How Adobe and Salesforce are fine-tuning customer experience tools

It was a big week for the customer experience market, with two major players in the marketing tool space taking swings to bring the idea to the next level. The pair of moves taken together could move customer experience closer to reality after a long period of ambition.

“Customer experience” is kind of a vague notion. The idea is that you want your customers to feel good every time they interact with you, whether in person or online. You certainly know when that doesn’t work well, but it can be more subtle than simply a big smile in person or a successful outcome online. It’s more about taking the extra step to get ahead of problems before they happen or designing a product in an elegant way to reduce friction.

It seems that with all the data we have about customers these days, companies should be doing better at generating positive experiences. In fact, there is so much data from so many sources that companies like Adobe and Salesforce have created customer data platforms (or CDPs for short) to pull all of that data into one place with the goal of delivering optimal customer experiences based on the knowledge you have collected about customers.

Two of the biggest companies involved in gathering and using this data are Salesforce and Adobe. While Adobe doesn’t have a CRM, it certainly has marketing tools, and its $20 billion purchase of Figma was all about designing great products, which ultimately should lead to a better customer experience.
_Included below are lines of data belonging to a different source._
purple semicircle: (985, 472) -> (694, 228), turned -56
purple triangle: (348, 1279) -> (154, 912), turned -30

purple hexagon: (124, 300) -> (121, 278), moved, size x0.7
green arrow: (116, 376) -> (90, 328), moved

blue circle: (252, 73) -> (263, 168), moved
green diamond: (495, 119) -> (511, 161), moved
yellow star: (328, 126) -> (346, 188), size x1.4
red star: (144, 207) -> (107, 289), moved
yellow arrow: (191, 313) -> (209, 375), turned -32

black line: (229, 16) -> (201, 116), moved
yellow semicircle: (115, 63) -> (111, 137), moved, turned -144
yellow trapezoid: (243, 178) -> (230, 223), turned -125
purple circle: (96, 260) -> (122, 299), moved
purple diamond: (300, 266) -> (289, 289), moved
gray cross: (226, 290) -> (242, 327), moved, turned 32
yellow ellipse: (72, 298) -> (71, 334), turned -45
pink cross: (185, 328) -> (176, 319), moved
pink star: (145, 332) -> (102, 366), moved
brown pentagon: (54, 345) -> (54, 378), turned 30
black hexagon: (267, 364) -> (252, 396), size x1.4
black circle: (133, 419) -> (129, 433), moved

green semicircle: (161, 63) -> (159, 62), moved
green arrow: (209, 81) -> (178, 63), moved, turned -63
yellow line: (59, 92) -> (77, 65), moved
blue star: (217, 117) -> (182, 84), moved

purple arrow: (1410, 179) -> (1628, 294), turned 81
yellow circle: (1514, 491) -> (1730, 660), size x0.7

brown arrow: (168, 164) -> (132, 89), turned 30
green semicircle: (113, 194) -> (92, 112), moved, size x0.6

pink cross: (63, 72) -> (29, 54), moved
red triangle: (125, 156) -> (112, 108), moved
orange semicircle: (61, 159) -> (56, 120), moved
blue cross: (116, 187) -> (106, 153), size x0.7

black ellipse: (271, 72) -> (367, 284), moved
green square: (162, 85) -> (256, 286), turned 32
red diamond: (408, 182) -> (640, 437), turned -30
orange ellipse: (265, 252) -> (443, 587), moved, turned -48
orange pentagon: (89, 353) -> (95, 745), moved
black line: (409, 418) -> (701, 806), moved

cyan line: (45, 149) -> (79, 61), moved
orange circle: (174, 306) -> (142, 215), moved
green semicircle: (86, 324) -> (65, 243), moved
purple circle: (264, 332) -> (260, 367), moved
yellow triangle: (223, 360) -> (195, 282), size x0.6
At the same time, at Dreamforce this week, Salesforce’s annual customer conference in San Francisco, the CRM giant announced a new approach to data integration on a platform called Genie. While it works in conjunction with the platform of tools itself, and with external partners like Snowflake and Amazon, the ultimate goal is to use the massive amounts of customer data to generate the best customer experiences possible at the moment they’re needed.